A '-' would cause your loop to fail at:
jns @Error ; if still postve, then ERROR( >30h )


I know that you could handle the '-' properly but I was mainly wondering about the difference between imul and mul in this bit of code.

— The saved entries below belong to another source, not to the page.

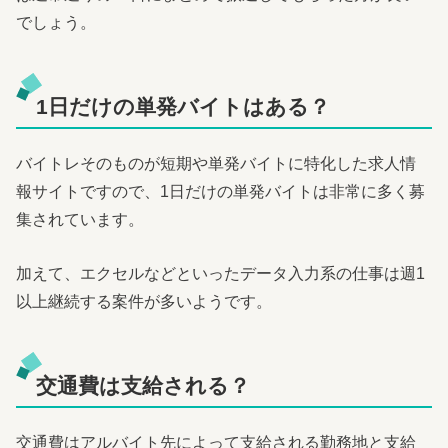
でしょう。
1日だけの単発バイトはある？
バイトレそのものが短期や単発バイトに特化した求人情
報サイトですので、1日だけの単発バイトは非常に多く募
集されています。
加えて、エクセルなどといったデータ入力系の仕事は週1
以上継続する案件が多いようです。
交通費は支給される？
交通費はアルバイト先によって支給される勤務地と支給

Is there something here that I'm not seeing correctly?

Thanks,
gorshing
Posted on 2002-07-11 16:15:21 by gorshing
Can't remember if i wrote it by myself or not.
Signed atosi and unsigned atoi versions.
Both expect dec digits in string.



atosi proc pString:LPSTR

option PROLOGUE:NONE
option EPILOGUE:NONE

push esi

xor eax, eax
mov esi, [esp + sizeof DWORD * 2]

xor ecx, ecx
mov al, [esi]
xor edx, edx

cmp al, "-"
jne @F
inc esi
not edx
jmp @F

atosi_loop:
inc esi
lea ecx, [ecx + ecx*4]
lea ecx, [eax + ecx*2]
@@:
mov al, [esi]
sub al, "0"
jns atosi_loop

lea eax, [edx + ecx]
pop esi
xor eax, edx

ret sizeof DWORD

option PROLOGUE:PROLOGUEDEF
option EPILOGUE:EPILOGUEDEF

atosi endp

;::::::::::::::::::::::::::

atoi proc pString:LPSTR

option PROLOGUE:NONE
option EPILOGUE:NONE

push esi
xor eax, eax
mov esi, [esp + sizeof DWORD * 2]
xor ecx, ecx
jmp @F

atoi_loop:
inc esi
lea ecx, [ecx + ecx*4]
lea ecx, [eax + ecx*2]
@@:
mov al, [esi]
sub al, "0"
jns atoi_loop

pop esi
mov eax, ecx

ret sizeof DWORD

option PROLOGUE:PROLOGUEDEF
option EPILOGUE:EPILOGUEDEF

atoi endp
Posted on 2002-07-12 03:57:34 by Four-F